**Task objective:** Look through the material below and copy exactly the lines from the line with "Accept ✔ (764, 715)" to the line with "More… (465, 109)", those two lines included.

**Record excerpts:**
<<<<
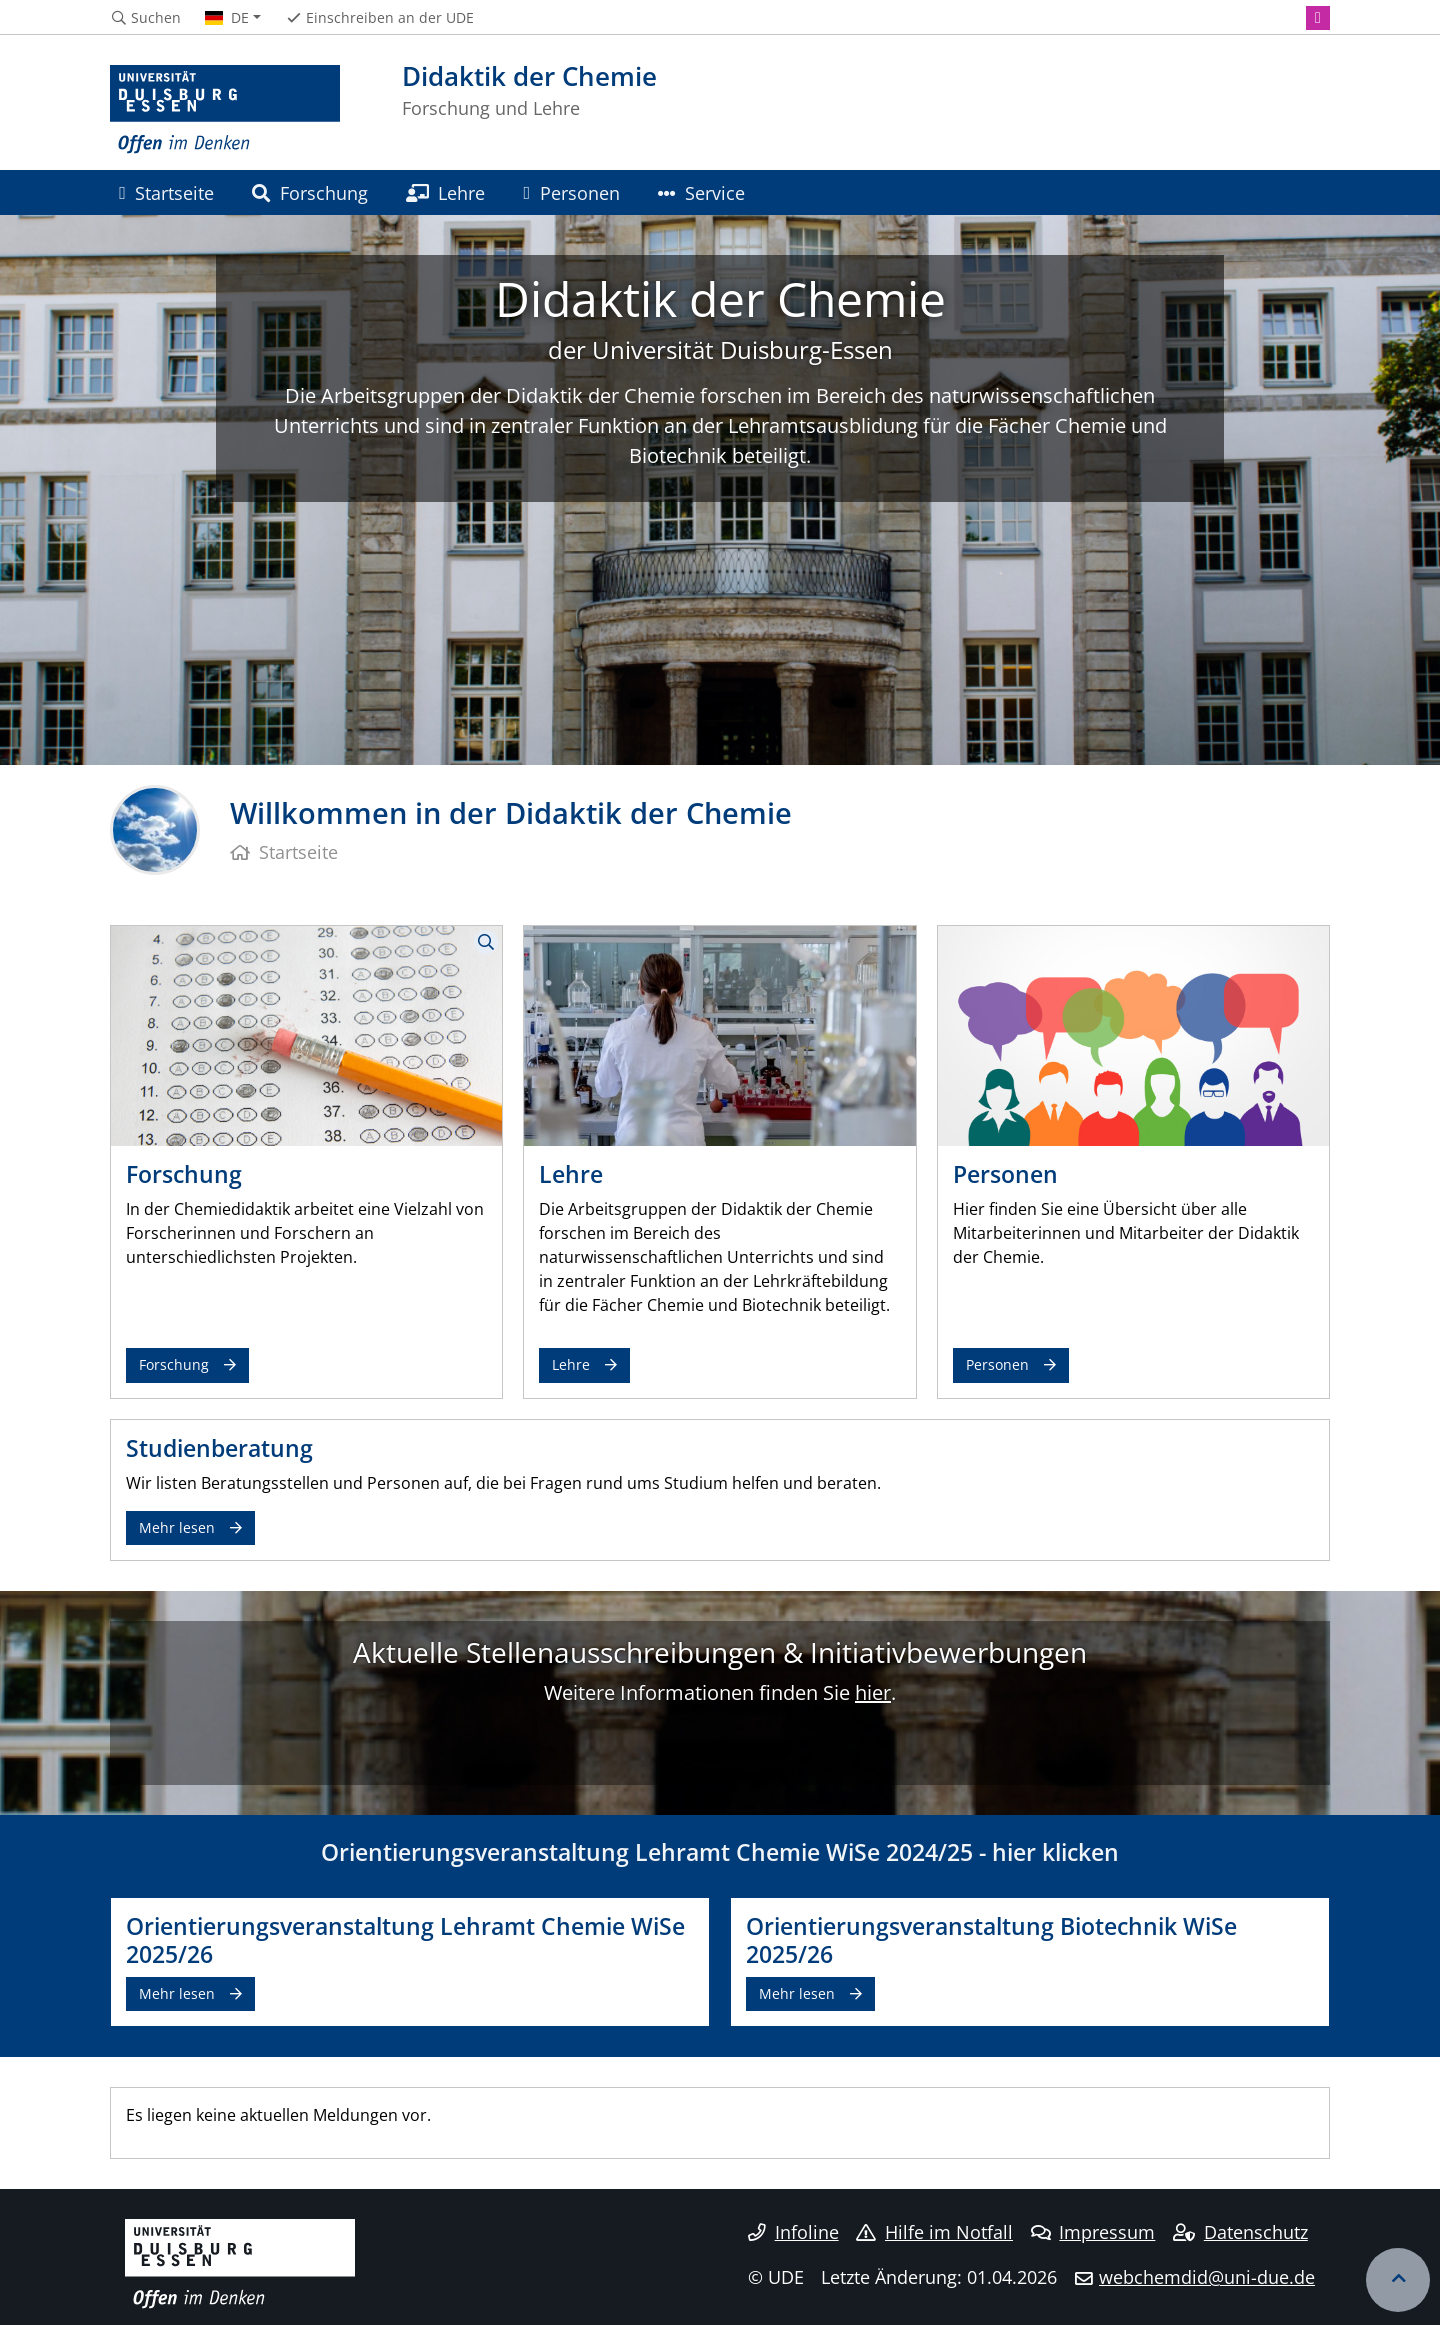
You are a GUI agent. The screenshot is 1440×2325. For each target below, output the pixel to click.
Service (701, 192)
>>>>
<<<<
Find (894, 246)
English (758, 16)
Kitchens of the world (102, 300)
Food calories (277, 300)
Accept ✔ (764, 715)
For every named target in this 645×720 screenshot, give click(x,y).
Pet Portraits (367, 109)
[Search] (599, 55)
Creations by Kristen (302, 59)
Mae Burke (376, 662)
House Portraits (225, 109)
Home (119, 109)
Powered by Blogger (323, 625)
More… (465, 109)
>>>>
**Solution for this problem:**
Accept ✔ (764, 715)
For every named target in this 645×720 screenshot, give click(x,y).
Pet Portraits (367, 109)
[Search] (599, 55)
Creations by Kristen (302, 59)
Mae Burke (376, 662)
House Portraits (225, 109)
Home (119, 109)
Powered by Blogger (323, 625)
More… (465, 109)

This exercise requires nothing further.